You can create journal assignments that are broad and student-directed. Students can reflect on the learning process and document changes in their perceptions and attitudes. Students can describe the problems faced and how they solved them. You can also create instructor-directed journal entries that are more formal in nature. You can narrow the focus with a list of topics for discussion.
- Students may make unlimited entries
- Students and instructors can decide the number of items that appear per page
- Instructors have a count of graded journals
See the Journals help article for watch the Create a Journal video for more information.
Messages
You and your students can send messages to each other, multiple people, or an entire class. Messages activity remains inside the system, and you don't have to worry about email addresses that may be incorrect or outdated.
As an instructor, you can quickly send messages to all students about important deadlines and schedule changes.
See the Messages help article or view the Messages video for more information.
OneNote Class Notebook
Microsoft’s OneNote Class Notebook (a.k.a. OneNote Classroom) is now available in Blackboard Learn. The OneNote Class Notebook has all the features you expect with OneNote, plus it has private sections that only instructors and their individual students see.

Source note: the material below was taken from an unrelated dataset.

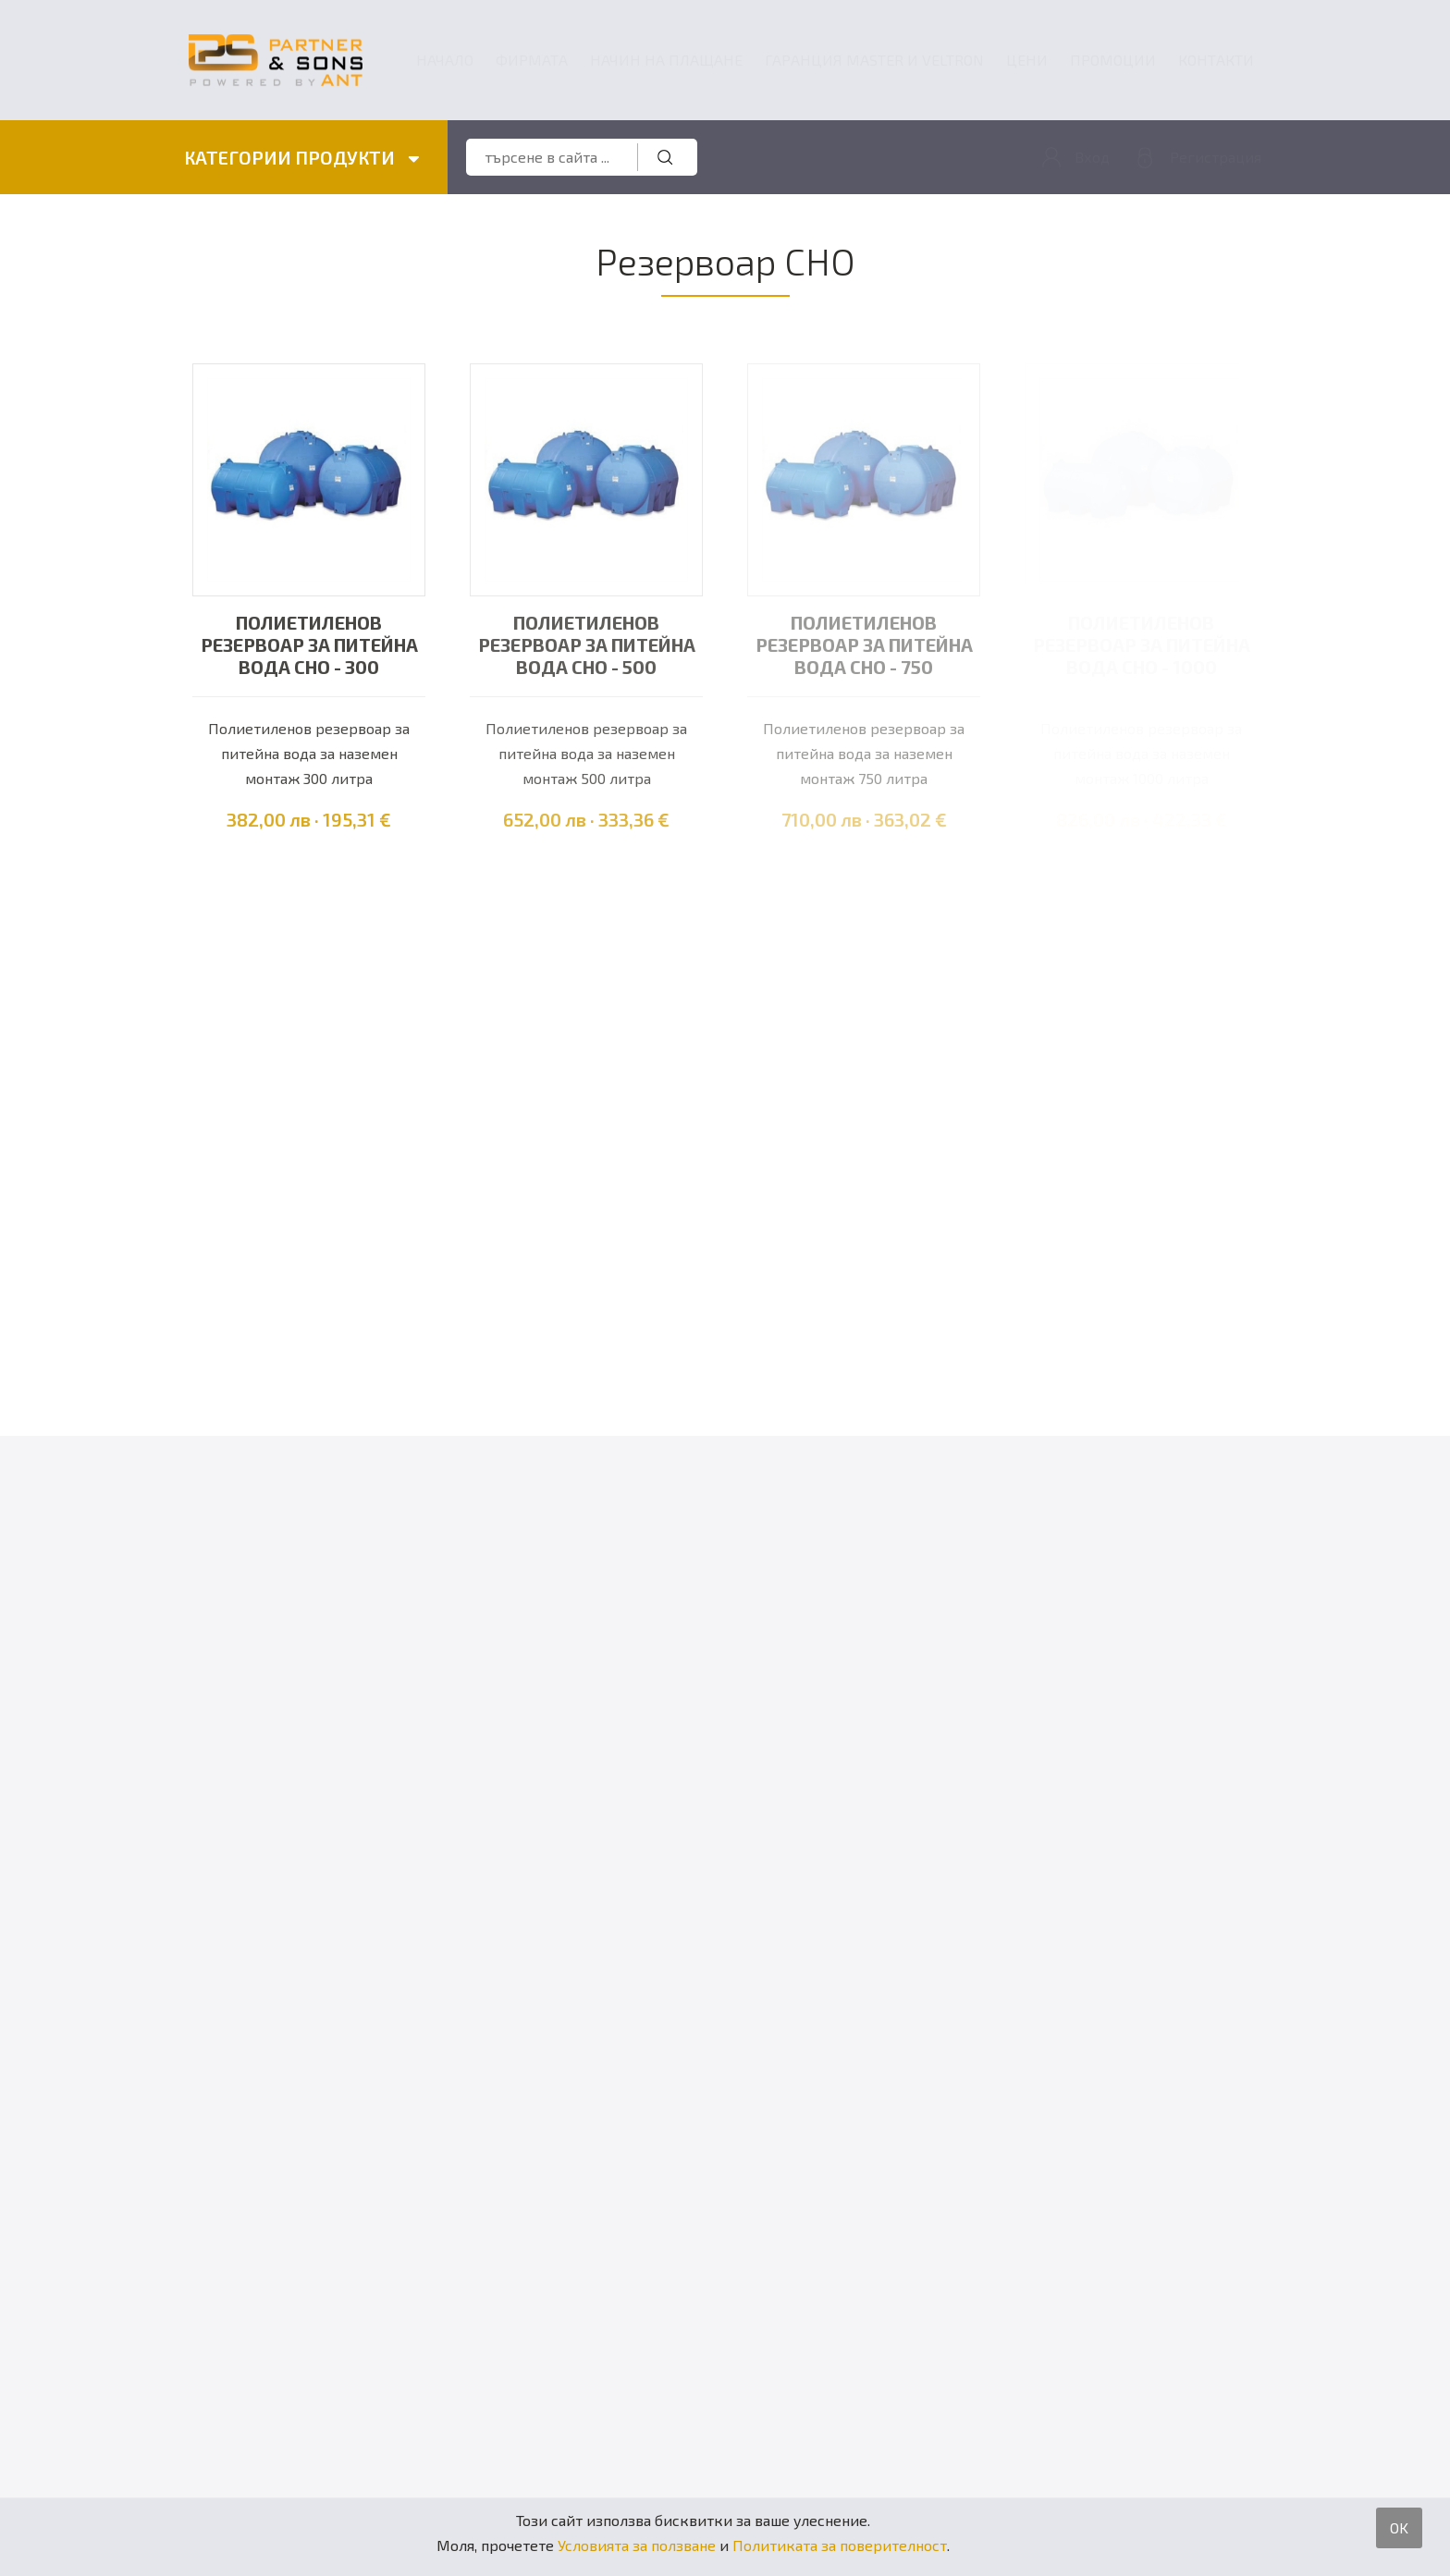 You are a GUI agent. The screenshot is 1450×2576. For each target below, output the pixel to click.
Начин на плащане (666, 59)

See the Instructor Guide to OneNote Class Notebook for steps to the integration into Blackboard.
Organizations
Organizations behave like courses and contain tools that enable group members to communicate efficiently. You can post information, have discussions, and share documents.

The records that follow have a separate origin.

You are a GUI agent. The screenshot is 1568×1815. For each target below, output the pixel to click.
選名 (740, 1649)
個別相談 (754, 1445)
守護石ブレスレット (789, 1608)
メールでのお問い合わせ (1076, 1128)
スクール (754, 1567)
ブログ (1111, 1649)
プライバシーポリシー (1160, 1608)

Organizations can help broaden the scope of an institution's reach across subjects, time periods, and more. Groups that might use organizations include academic departments, study groups, and extra-curricular activities.
If you would like to use an organization site, please use the Blackboard request form to submit your request for a new site or to add/remove users from an existing organization.
See the Organizations help article for more information.
Record Audio and Video
You can include a recording of your feedback so it appears with any text you've added for a student. Add feedback wherever you start grading. In the editor, select Insert/Edit Recording to get started.
See the Record Audio and Video help article or watch the Feedback Recording video for more information.
Roster
Use the Roster link on the Course Content page to view your class list, connect with your students, and match faces to names. You can also send messages to anyone involved with your course.
Users can upload a picture of themselves on their Profile pages. If they don't add pictures, a generic silhouette appears in the roster. Users' profile pictures also appear in the gradebook, groups, discussions, conversations, and messages next to their activity. Your profile picture also appears on the Course Content page.
Select a name to view more information. Everyone controls who can access this information in their profile privacy settings.
See the Roster help article for more information.
Wikis
Wikis are not planned to be included in the Ultra Course Experience. If you are currently using Wikis in your course, please contact an Instructional Designer in the TTaDA to find an alternative solution that works for your course.